Algonquin Park records show that Canada jay numbers have fallen more quickly in territories dominated by deciduous trees, such as sugar maples, than in areas of mostly coniferous trees, especially black spruces.

The researchers thought that certain tree bark characteristics might influence the quality of food storage sites. The bark and foliage of boreal and subalpine tree species, for example, have antibacterial and antifungal properties that may help preserve food. To test this idea, the scientists simulated Canada jay caches by attaching small food containers to various trees in the fall. Weighing the food after one to four months, they found that more remained on the spruce and pine trees than on the deciduous trees.

“The evidence suggests that the resin production of boreal conifers may be important for the survival of Canada jays,” Norris says. “That fits perfectly with our observation that Canada jay territories that are no longer occupied in Algonquin Park are in areas dominated by deciduous forests.

Canada jays are consummate food-hoarders, hiding future meals in places like tree stumps. | ILYA RASKIN

“If other northern-breeding or alpine-breeding species rely on cached food, then their ranges may also be limited by the ability of certain habitat types to preserve food over the winter season.”

What’s in the Freezer?

Canada jays’ freezer content—specifically how much there is—may be as important as what kind of freezer the birds choose, and when they fill their larders.

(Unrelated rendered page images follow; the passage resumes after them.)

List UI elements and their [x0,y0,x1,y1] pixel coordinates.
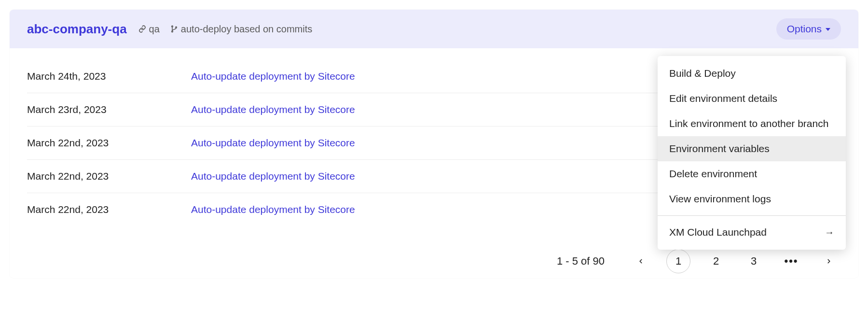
deployment-link[interactable]: Auto-update deployment by Sitecore [191,204,355,215]
branch-tag: qa [138,24,160,35]
dropdown-item-edit-details[interactable]: Edit environment details [658,86,846,111]
chevron-left-icon [637,258,644,265]
environment-panel: abc-company-qa qa auto-deploy based on c… [10,10,858,278]
link-icon [138,25,146,33]
page-number-button[interactable]: 3 [742,249,766,273]
environment-name: abc-company-qa [27,22,127,37]
page-next-button[interactable] [817,249,841,273]
chevron-down-icon [826,28,830,31]
panel-header: abc-company-qa qa auto-deploy based on c… [10,10,858,48]
options-button[interactable]: Options [776,18,841,40]
dropdown-item-build-deploy[interactable]: Build & Deploy [658,61,846,86]
dropdown-item-delete-env[interactable]: Delete environment [658,161,846,186]
deployment-date: March 23rd, 2023 [27,104,191,115]
dropdown-separator [658,215,846,216]
deployment-date: March 22nd, 2023 [27,204,191,215]
header-meta: qa auto-deploy based on commits [138,24,313,35]
git-branch-icon [170,25,178,33]
deployment-link[interactable]: Auto-update deployment by Sitecore [191,170,355,182]
options-button-label: Options [787,23,822,35]
deployment-link[interactable]: Auto-update deployment by Sitecore [191,137,355,149]
dropdown-item-link-branch[interactable]: Link environment to another branch [658,111,846,136]
page-number-button[interactable]: 2 [704,249,728,273]
arrow-right-icon: → [825,227,834,238]
deploy-mode-label: auto-deploy based on commits [181,24,312,35]
chevron-right-icon [826,258,832,265]
page-range: 1 - 5 of 90 [557,255,605,268]
deployment-date: March 24th, 2023 [27,71,191,82]
dropdown-item-launchpad[interactable]: XM Cloud Launchpad → [658,220,846,245]
page-number-button[interactable]: 1 [666,249,690,273]
page-prev-button[interactable] [629,249,653,273]
deployment-link[interactable]: Auto-update deployment by Sitecore [191,104,355,115]
page-ellipsis[interactable]: ••• [779,249,803,273]
deployment-link[interactable]: Auto-update deployment by Sitecore [191,71,355,82]
options-dropdown: Build & Deploy Edit environment details … [658,56,846,250]
deployment-date: March 22nd, 2023 [27,137,191,149]
dropdown-item-env-variables[interactable]: Environment variables [658,136,846,161]
dropdown-item-view-logs[interactable]: View environment logs [658,186,846,212]
deploy-mode-tag: auto-deploy based on commits [170,24,312,35]
branch-label: qa [149,24,160,35]
deployment-date: March 22nd, 2023 [27,170,191,182]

Research by Norris, Nikole Freeman, and others at the University of Guelph estimated what was stored in Canada jays’ caches. Human-derived food, vertebrates, invertebrates, and plants were found in stable-carbon and -nitrogen isotopes in feathers from 200 nestlings. The results, published in the Journal of Avian Biology, suggest that the quantity of food available to a nestling during its development may be more important than the composition of its diet. As long as the freezer is full, to a Canada jay, it may not matter what’s in it.

That said, Norris and his colleagues noted that warmer and more variable temperatures in fall were linked with a higher amount of vertebrate and human-derived food in jays’ “cold storage.” Vertebrate meals included bits of carcasses scavenged from road kill and wolf kills; human food consisted of everything from raisins to bread to hot dogs. Regardless of food type, however, “nestling diet in March and April was influenced by environmental conditions five to six months prior to hatching,” wrote the scientists.

Indeed, for Canada jays, it all begins in autumn. Once the birds locate meals, they must make sure their cache sites are adequate for food storage, that the caches are in the right tree species for preservation, and that the meals salted away will be enough to sustain them through the winter—and feed spring’s hungry new mouths.

Canada jays show “how complex the reaction to a changing environment can be,” Norris says. “There are not many examples that link climate to population decline in a way that we can clearly understand what’s happening. I can’t think of a better species than the Canada jay to represent how climate change is influencing our wild populations and ecosystems.”